Beyoncé and more recognized as real-life superheroes

Beyoncé has impressed us for decades. She’s even been known to wear a cape or two over the years, but the music icon is about to make her superhero status official.

DC, the company behind Batman, Superman and, yes, Wonder Woman, announced Thursday that the “Run the World (Girls)” singer is one of 17 women who will be profiled in an upcoming graphic novel. In addition to Beyoncé, who’s earned her accomplishments in the world of entertainment, Wonder Women of History will document females working in politics and government, science and technology, business and sports.

Besides Beyoncé, pop culture fans will recognize singer Janelle Monae, comedian Tig Notaro and Gilmore Girls actress Keiko Agena.

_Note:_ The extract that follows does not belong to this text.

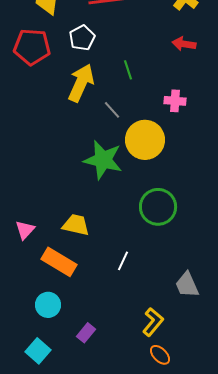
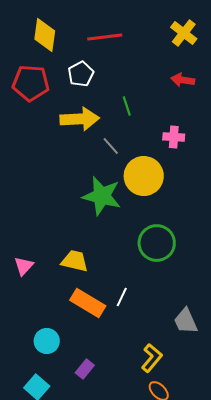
yellow arrow: (81, 83) -> (80, 119), turned 63
orange rectangle: (59, 262) -> (88, 303), moved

Both record-breaking tennis star Serena Williams and gymnast Dominque Dawes, who won four medals at the Olympics in 1992, 1996 and 2000, are in the latter category.

Beyoncé stars in DC’s upcoming graphic novel about real-life superheroes. (Photo: DC)

Wonder Women of History celebrates powerful women in all facets of life. (Photo: DC)

Supreme Court Justice Ruth Bader Ginsburg, who’s been recognized as a feminist icon in the past few years (thanks, in part to Kate McKinnon’s hilarious parody of her) and members of Congress, including U.S. Rep. Alexandria Ocasio-Cortez, a Democrat from New York, and U.S. Rep. Rashida Tlaib, a Michigan Democrat, represent the world of politics. Sen. Elizabeth Warren, the Massachusetts senator who unsuccessfully ran for this year’s Democratic presidential nomination, gets her own tribute. Activists including Emma Gonzalez, a survivor of a school shooting in Parkland, Fla., who’s fought for gun control, disability rights advocate Judith Heumann, same-sex marriage crusader Edith Windsor and transgender pioneer Marsha P. Johnson are recognized, too.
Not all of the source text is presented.